Man Issues: Manhood for Amateurs by Michael Chabon

I saved Michael Chabon's Manhood for Amateurs for a post of its own. I read this during my first two days at Banyon Bay on Ambergris Caye and was alternately moved, irritated, and vindicated by it.

In the spirit of full disclosure, I have man issues. The only thing I remember clearly about my father is weekly child support checks amounting to $24. 90. He deducted ten cents from the checks for postage. With him out of the picture, I was raised by my mother, grandmother, aunt, and two sisters. Of course, with that number of young and single women around, I had a never ending supply of father figures to latch onto. Uncle Carl taught me how to play baseball. Future brother-in-law Terry taught me how to keep from embarrassing myself on a basketball court without much success. My sister Mary Jo's husband Dick taught me to drive his 1957 Ford station wagon. I could list names for at least two more paragraphs.

So, it is with this history that I began to read Michael Chabon's collection of essays gathered from a series of his magazine pieces and bound together in one thematic volume. I didn't read the book in some kind of self-help mode, but rather because I love reading anything Chabon writes. The Amazing Adventures of Kavalier and Clay was a revelation.

Manhood for Amateurs is an honest look at male roles and the problems attendant upon them.
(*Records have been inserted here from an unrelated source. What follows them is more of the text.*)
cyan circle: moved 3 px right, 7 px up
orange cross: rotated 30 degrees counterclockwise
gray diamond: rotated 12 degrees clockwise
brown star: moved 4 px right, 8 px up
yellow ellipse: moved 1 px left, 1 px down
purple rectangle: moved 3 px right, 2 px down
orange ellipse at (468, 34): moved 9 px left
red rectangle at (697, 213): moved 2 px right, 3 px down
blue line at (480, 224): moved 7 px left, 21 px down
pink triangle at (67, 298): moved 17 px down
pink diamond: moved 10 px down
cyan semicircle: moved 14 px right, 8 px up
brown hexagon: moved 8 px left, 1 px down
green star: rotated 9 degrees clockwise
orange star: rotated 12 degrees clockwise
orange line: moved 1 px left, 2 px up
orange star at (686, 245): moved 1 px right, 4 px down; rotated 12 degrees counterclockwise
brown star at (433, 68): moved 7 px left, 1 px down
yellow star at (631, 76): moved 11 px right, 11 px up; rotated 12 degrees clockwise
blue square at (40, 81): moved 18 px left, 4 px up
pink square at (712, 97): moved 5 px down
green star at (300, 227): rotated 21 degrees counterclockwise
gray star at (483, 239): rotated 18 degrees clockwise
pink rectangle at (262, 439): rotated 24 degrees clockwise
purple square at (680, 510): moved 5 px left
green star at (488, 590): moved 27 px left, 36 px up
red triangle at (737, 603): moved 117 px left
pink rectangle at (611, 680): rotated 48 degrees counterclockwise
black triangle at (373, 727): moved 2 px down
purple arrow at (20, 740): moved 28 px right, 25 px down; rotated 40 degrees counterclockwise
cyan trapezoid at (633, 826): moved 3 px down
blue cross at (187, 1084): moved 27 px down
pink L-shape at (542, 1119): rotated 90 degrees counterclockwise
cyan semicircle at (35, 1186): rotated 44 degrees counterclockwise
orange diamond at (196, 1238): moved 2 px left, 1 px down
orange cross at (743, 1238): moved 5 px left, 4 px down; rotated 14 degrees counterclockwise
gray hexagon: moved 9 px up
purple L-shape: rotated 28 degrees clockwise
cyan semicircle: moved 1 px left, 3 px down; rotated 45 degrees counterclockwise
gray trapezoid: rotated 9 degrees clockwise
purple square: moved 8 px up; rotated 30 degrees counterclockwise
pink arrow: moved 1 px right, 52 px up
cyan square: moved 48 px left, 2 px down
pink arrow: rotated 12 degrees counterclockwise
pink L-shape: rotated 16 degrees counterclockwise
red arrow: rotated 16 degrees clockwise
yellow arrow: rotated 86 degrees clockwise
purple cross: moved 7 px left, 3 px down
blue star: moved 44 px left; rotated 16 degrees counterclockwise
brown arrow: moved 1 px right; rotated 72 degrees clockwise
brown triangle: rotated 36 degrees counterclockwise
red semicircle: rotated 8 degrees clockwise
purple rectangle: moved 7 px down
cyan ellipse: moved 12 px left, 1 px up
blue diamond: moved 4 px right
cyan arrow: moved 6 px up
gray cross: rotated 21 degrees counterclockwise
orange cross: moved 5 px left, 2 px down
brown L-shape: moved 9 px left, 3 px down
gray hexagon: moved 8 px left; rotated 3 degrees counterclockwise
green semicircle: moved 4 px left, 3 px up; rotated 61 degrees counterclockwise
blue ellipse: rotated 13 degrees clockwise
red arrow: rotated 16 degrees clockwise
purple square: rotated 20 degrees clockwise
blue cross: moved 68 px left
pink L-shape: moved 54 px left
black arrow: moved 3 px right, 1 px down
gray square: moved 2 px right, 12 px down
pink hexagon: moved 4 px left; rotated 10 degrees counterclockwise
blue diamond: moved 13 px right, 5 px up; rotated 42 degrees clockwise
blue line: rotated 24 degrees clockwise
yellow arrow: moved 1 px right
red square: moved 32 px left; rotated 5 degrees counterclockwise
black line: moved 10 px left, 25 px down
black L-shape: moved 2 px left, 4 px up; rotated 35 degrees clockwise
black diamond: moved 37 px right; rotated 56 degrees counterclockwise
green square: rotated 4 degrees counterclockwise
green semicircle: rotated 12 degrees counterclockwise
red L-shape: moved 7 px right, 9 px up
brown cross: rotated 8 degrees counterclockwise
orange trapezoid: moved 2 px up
The sad outrage he expresses when a woman in a supermarket shopping line congratulates him for being a "great father" simply because he is a man with a grocery cart full of food and kids sets the tone. The standards for being a great father are so low. Would anyone congratulate a cart and kid pushing woman simply because she went shopping?

Everyone knows the issues we're talking about. The demands of male banter is an example. The fact that "a man who can't work with his hands isn't a man," as Willy Loman says, is another. Chabon likes to cook. He likes to spend afternoons inventing new cartoons or drawing old ones with his kids. He thinks it silly that men have to cram everything they need to carry in their pockets rather than carry a purse. He then spends an inordinate amount of time finding the perfect purse, not too effeminate, supple suede and sedately square.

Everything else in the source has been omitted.